NBA Players Association Announces Top 100 Basketball Camp for HBCU Athletes

Officials from the National Basketball Players Association, the Southern Intercollegiate Athletic Conference, and the Southwestern Athletic Conference today announced the creation of a new ‘top 100’ camp, designed to give increased exposure and development to players from historically black programs.
Active and retired NBA players will style the camp after the NBA’s current ‘Top 100’ program, but will offer the weeklong-combine exclusively to HBCU players July 20-23 at Morehouse College.
Officials called the historic partnership between the NBA and historically black colleges a natural collaboration, given the mission of the schools and the work of the association to improving skills and professional prospects for collegiate athletes.
“Historically Black Colleges and Universities often provide crucial “first chance” opportunities to professional athletes seeking coaching and administrator opportunities in intercollegiate athletics,” said SIAC Commissioner Gregory Moore. “This initiative seeks to cultivate, institutionalize and ultimately broaden critically important talent pipelines, while also imparting invaluable skill instruction and mentoring to our student-athletes.”
“A key component of the camp will be the education series for the campers. The series will feature leadership development, understanding of off-the-court responsibilities and providing an overall educational experience the participants will be able to draw upon for the rest of their lives,” said Moore.

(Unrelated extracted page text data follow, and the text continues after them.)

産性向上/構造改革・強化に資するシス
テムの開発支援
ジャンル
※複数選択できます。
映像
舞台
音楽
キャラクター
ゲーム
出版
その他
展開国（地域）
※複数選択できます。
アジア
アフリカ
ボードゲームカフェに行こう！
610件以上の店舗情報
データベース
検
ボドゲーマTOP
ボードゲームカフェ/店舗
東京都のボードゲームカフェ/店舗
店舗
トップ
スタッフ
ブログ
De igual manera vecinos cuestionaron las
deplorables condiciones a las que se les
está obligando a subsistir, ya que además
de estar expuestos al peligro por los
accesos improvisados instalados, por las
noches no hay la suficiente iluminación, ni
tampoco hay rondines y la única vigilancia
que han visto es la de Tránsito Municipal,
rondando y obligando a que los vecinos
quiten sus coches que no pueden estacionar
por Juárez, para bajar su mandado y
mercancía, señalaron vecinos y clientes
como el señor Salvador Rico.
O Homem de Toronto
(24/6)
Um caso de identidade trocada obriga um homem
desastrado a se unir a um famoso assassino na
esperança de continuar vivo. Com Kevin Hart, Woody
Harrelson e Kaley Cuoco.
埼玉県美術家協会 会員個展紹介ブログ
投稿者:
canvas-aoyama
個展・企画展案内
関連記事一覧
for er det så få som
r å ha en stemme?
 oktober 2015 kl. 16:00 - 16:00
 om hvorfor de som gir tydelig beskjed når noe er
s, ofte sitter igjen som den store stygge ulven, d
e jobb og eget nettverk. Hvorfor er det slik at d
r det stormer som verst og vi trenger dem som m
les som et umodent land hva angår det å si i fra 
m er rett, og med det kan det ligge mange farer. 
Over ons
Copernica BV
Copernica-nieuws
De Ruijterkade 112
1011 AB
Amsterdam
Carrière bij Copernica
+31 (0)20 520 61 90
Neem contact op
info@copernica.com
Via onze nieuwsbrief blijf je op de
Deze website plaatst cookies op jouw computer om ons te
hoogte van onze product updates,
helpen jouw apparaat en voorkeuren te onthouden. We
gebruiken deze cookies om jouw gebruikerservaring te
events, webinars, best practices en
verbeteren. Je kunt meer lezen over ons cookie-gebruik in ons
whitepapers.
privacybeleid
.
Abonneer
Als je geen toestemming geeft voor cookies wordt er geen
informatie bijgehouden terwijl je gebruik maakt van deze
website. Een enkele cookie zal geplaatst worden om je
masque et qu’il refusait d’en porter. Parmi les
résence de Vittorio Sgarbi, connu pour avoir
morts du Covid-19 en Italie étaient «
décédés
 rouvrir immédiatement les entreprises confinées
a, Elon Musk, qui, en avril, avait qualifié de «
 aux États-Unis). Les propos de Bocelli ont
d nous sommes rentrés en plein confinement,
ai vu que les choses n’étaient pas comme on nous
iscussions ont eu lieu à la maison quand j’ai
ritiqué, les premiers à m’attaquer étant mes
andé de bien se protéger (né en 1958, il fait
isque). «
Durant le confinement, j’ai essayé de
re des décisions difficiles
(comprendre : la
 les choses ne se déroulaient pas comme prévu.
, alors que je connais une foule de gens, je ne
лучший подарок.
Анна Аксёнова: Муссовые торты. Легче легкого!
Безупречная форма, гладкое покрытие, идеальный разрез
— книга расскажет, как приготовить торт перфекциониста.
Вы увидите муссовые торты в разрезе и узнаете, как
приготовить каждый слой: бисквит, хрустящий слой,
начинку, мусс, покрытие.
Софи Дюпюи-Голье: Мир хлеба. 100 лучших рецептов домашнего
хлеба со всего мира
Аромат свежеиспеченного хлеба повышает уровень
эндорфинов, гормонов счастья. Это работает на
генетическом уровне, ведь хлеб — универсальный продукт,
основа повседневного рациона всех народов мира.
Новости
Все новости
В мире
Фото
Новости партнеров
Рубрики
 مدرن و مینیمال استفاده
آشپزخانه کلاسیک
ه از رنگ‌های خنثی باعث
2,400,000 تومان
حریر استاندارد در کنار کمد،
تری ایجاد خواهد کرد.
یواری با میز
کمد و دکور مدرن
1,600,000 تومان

“The Southwestern Athletic Conference is honored to work with the leadership and members of the NBPA, as well as the SIAC, to bring this incredible opportunity to our stakeholders,” said SWAC Commissioner Duer Sharp. “The most fulfilling piece to this is an opportunity for these future leaders to develop their academic and character compass, as they embark on their future on and off the court.”
The camp will invite 25 players from each conference for participation. The partnership is the third major initiative from professional sports leagues to engage HBCU communities following NASCAR’s professional recruitment initiative launched in 2006, and the NFL’s similar initiative launched in 2016.
The NBPA camp is the first scouting and training program to outreach directly to HBCUs, which have yielded just one NBA Draft selection in the last 14 years (Norfolk State’s Kyle O’Quinn in 2012).